EDITOR’S NOTE: Walker Moore passed away June 26, but the Baptist Messenger continues to publish his cherished previous columns. The following was first published August 2011.

When I was a child, my family attended a small country church. This white-framed, wooden building was surrounded by a cemetery. I guess the congregation wanted to be as close as possible to the resurrection of the dead.

What I remember most about the church, though, was not its cemetery, but its prayer life. These people prayed all the time. Broken and weeping, they took their requests before the Lord.

Prayer has always confused me. Sometimes I pray, and God moves Heaven and Earth on my behalf. At other times, prayer feels as though I’m tossing bricks skyward. My petitions don’t travel far before they come crashing down. And I realize many of you have prayed for years without feeling as though God hears you.

God taught me that our prayers end up in one of two places. The first is the Red Sea, when Moses brought the Israelites out of the Promised Land. He encountered an insurmountable problem. The Israelites whined and complained that they would have been better off if Moses had left them to die in Egypt.

Moses, already a wise leader, told his crabby crew to wait and see what great things God would do. You know the rest of the story. God parted the Red Sea, and Moses and the grumpy Israelites crossed in safety.

Red Sea prayers end with God changing the external. I’ve often witnessed the results of prayers like these. For example, our ministry has never asked for money. Instead, we pray and leave our requests at God’s doorstep. One day we needed $5,000. My wife and I were in the back of our office praying when we heard someone at the front door yelling, “I’m a delivery boy from God!”

We went to check out the commotion. There on the ground was an unmarked envelope. We opened it to find the exact amount of money we needed. Our prayers ended in the Red Sea, where God moved external circumstances to meet our needs.

But not all prayers are answered this way. King David didn’t get the answer he wanted when his son became ill. For seven days he prayed and asked God for healing, but his son died anyway. And when Paul asked God to remove the thorn in the flesh, He didn’t do that either.

Even Jesus, in the Garden of Gethsemane, asked God if it would be possible to remove the cross. Three times, He asked His Heavenly Father if He had an alternate plan. But God didn’t give Him one.
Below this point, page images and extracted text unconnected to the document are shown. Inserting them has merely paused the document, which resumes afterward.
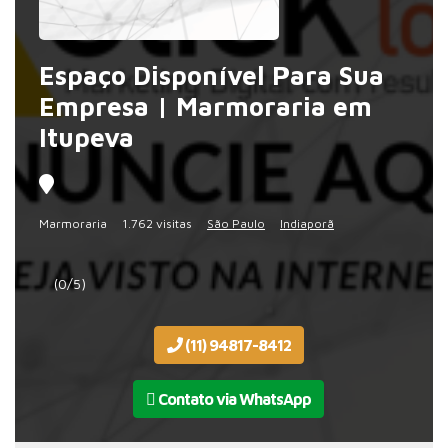
Espaço Disponível Para Sua
Empresa | Marmoraria em
Itupeva
Marmoraria
1.762 visitas
São Paulo
Indiaporã
(0/5)
(11) 94817-8412
Contato via WhatsApp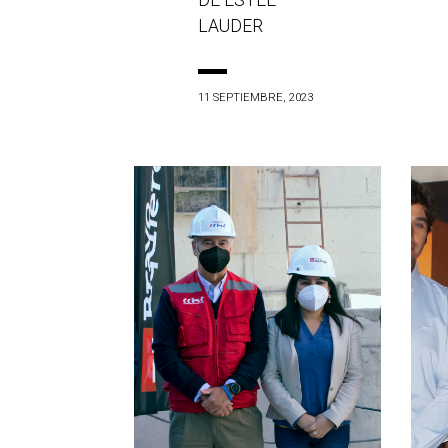
DE ESTÉE
LAUDER
11 SEPTIEMBRE, 2023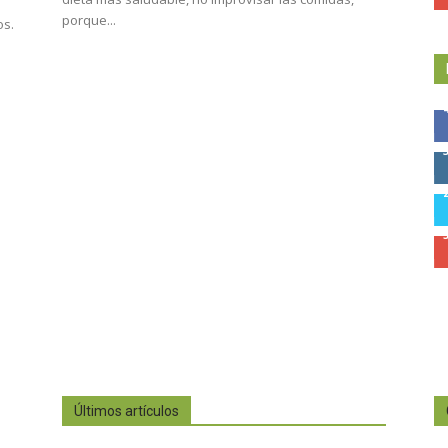
porque...
os.
Últimos artículos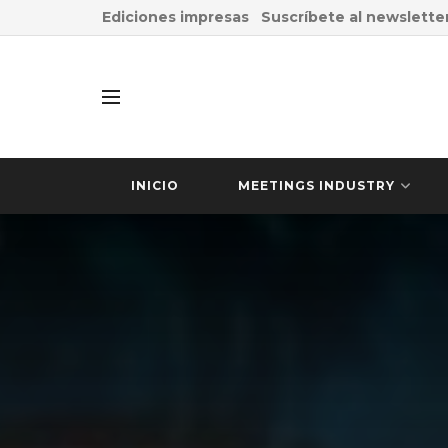
Ediciones impresas
Suscríbete al newslette
INICIO
MEETINGS INDUSTRY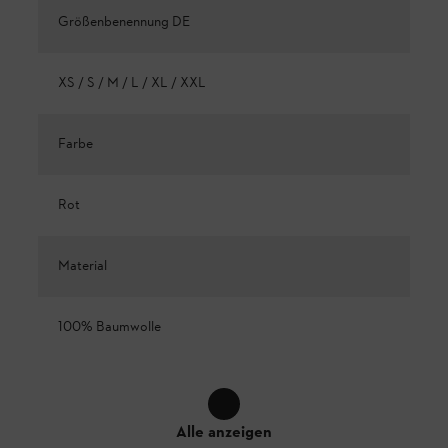
Größenbenennung DE
XS / S / M / L / XL / XXL
Farbe
Rot
Material
100% Baumwolle
Alle anzeigen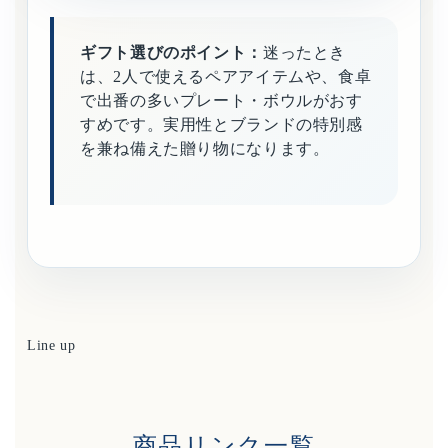
ギフト選びのポイント：
迷ったとき
は、2人で使えるペアアイテムや、食卓
で出番の多いプレート・ボウルがおす
すめです。実用性とブランドの特別感
を兼ね備えた贈り物になります。
Line up
商品リンク一覧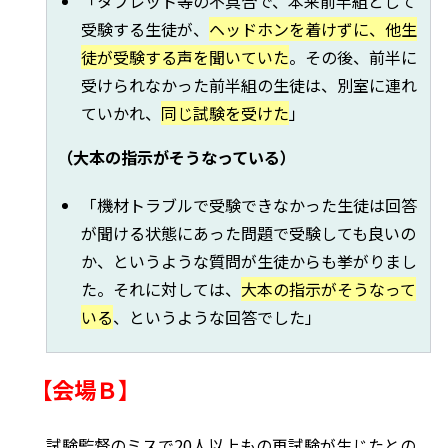
「タブレット等の不具合で、本来前半組として
受験する生徒が、
ヘッドホンを着けずに、他生
徒が受験する声を聞いていた
。その後、前半に
受けられなかった前半組の生徒は、別室に連れ
ていかれ、
同じ試験を受けた
」
（大本の指示がそうなっている）
「機材トラブルで受験できなかった生徒は回答
が聞ける状態にあった問題で受験しても良いの
か、というような質問が生徒からも挙がりまし
た。それに対しては、
大本の指示がそうなって
いる
、というような回答でした」
【会場Ｂ】
試験監督のミスで20人以上もの再試験が生じたとの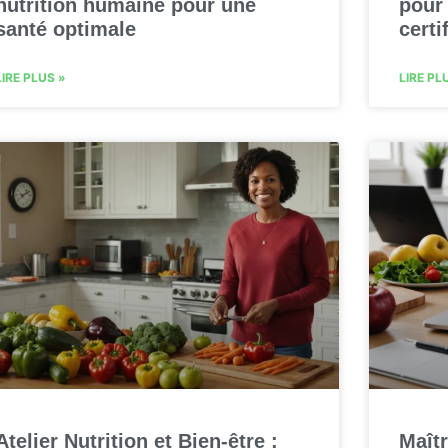
nutrition humaine pour une
pour 
santé optimale
certif
LIRE PLUS »
LIRE PL
Atelier Nutrition et Bien-être :
Maîtr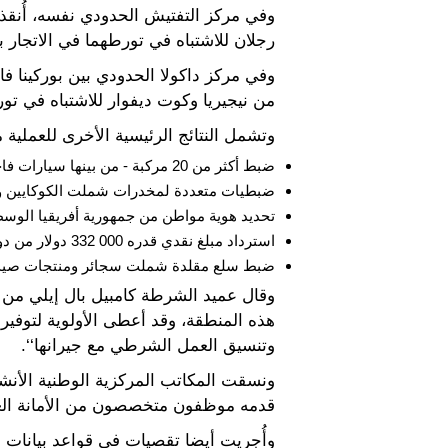
رجلان للاشتباه في تورطهما في الاتجار ب
من نيجيريا وكوت ديفوار للاشتباه في تور
وتشمل النتائج الرئيسية الأخرى للعملية م
ضبط أكثر من 20 مركبة - من بينها سيارات فاخرة من بلجيكا وفرنسا وإيطاليا - مسجلة على أنها مسروقة في قواعد بيانات الإنتربول؛
ضبطيات متعددة لمخدرات شملت الكوكايين والقنب والهيرويين و0
تحديد هوية مواطن من جمهورية أفريقيا الو
استرداد مبلغ نقدي قدره 000 332 دولار من دولارات الولايات المتحدة كان مخبأ في أمتعة ومركبات؛
ضبط سلع مقلدة شملت سجائر ومنتجات صيدلان
وقال عميد الشرطة كامبيل بال إيلي من ج
هذه المنطقة، وقد أعطى الأولوية لتوفير
وتنسيق العمل الشرطي مع جيرانها‘‘.
ونسقت المكاتب المركزية الوطنية الأنشط
قدمه موظفون متخصصون من الأمانة العا
وأُجريت أيضا تقصيات في قواعد بيانات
All these prayers ended up not in the Red Sea, but in Gethsemane. A Red Sea prayer changes external circumstances. A Gethsemane prayer changes the internal—or rather, it changes you!

The Gethsemane prayer changed King David. He rose from his prayer to worship God. The Gethsemane prayer also changed Paul. He realized the thorn in his flesh was meant to keep him humble. And of course, the Gethsemane prayer changed Jesus. He moved from “Let this cup be removed” to “Thy kingdom come; Thy will be done.”

All prayers end in one of two places: the Red Sea, where God does an incredible thing and changes the external; or Gethsemane, where He changes the internal.

Jesus says in Luke 9:23 that we must deny ourselves, take up our cross daily and follow Him. Unless you pass through Gethsemane, you can’t reach the cross.

Which is the greater prayer: Red Sea or Gethsemane? I believe the Gethsemane prayer has more power because a changed life changes lives.

When I pray, I don’t know whether God will take my prayer to the Red Sea, where I can stand by and watch His glory, or to Gethsemane, where His glory is revealed in me. But I do know what I desire most: His Kingdom come, His will be done. As long as He is with me, He can take my prayers—and me—wherever He thinks best.